▶ [Description of the task]:
Within the entries below, output exactly the lines between the line containing "町並みです。故郷に里帰りしたよう" and the line containing "conhecidos, como idade", inclusive, and omit any picture.

▶ [Supplied information]:

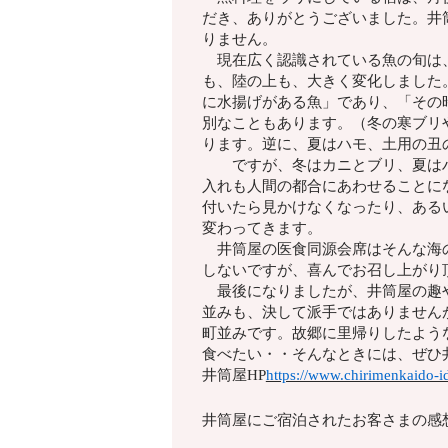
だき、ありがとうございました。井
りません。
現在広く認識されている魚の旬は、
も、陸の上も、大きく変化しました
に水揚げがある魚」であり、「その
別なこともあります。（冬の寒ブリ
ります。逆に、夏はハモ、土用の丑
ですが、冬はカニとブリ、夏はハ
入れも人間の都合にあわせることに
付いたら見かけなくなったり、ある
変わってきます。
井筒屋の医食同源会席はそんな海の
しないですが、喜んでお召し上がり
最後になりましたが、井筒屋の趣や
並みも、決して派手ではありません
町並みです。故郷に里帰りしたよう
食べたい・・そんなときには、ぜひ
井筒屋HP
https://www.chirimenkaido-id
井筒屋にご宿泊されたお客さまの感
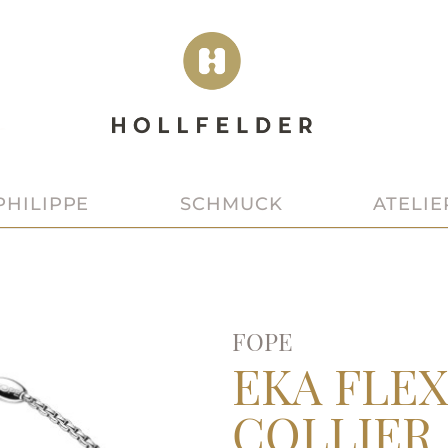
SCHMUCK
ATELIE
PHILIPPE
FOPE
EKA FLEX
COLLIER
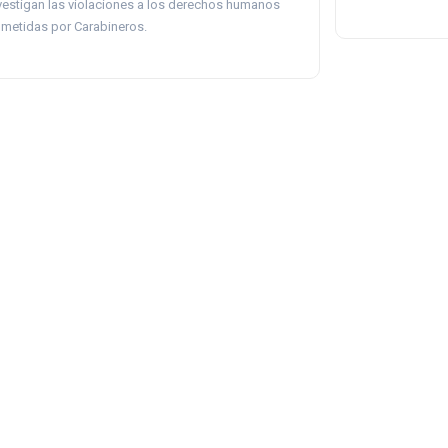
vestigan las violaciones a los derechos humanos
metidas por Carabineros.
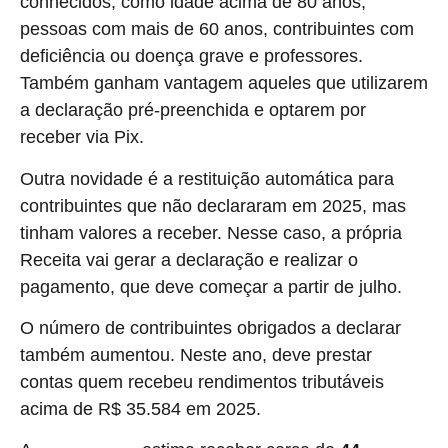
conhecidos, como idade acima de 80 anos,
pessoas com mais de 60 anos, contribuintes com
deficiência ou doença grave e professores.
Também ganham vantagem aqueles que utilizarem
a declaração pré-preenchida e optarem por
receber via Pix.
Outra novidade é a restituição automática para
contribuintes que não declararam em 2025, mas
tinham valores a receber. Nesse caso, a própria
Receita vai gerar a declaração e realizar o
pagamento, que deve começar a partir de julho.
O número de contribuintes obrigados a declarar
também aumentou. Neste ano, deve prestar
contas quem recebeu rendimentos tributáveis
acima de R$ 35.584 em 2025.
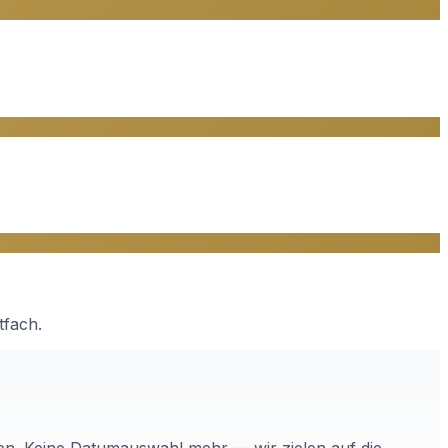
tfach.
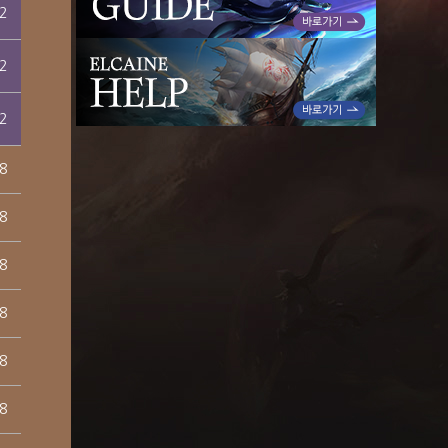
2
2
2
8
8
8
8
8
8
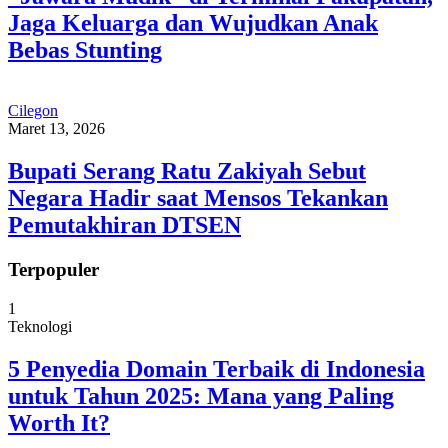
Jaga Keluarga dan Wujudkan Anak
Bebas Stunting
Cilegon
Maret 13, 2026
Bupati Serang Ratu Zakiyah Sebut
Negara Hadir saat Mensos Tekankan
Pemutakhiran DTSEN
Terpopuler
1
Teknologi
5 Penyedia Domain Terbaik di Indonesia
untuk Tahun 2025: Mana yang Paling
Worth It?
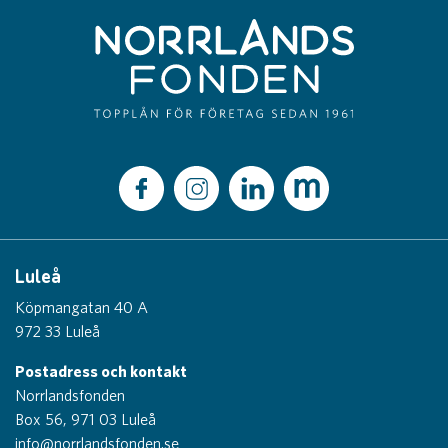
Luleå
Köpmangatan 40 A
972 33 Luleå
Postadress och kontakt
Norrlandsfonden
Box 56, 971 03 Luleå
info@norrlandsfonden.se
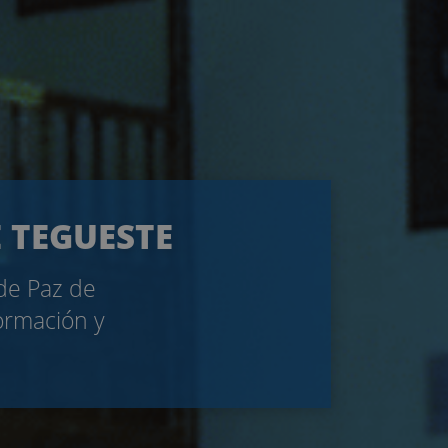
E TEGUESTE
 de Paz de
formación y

▶ [Response to the exercise]:
町並みです。故郷に里帰りしたよう
食べたい・・そんなときには、ぜひ
井筒屋HP
https://www.chirimenkaido-id
井筒屋にご宿泊されたお客さまの感
SCHMUCK
ATELIE
PHILIPPE
FOPE
EKA FLEX
COLLIER
vestigan las violaciones a los derechos humanos
metidas por Carabineros.
conhecidos, como idade acima de 80 anos,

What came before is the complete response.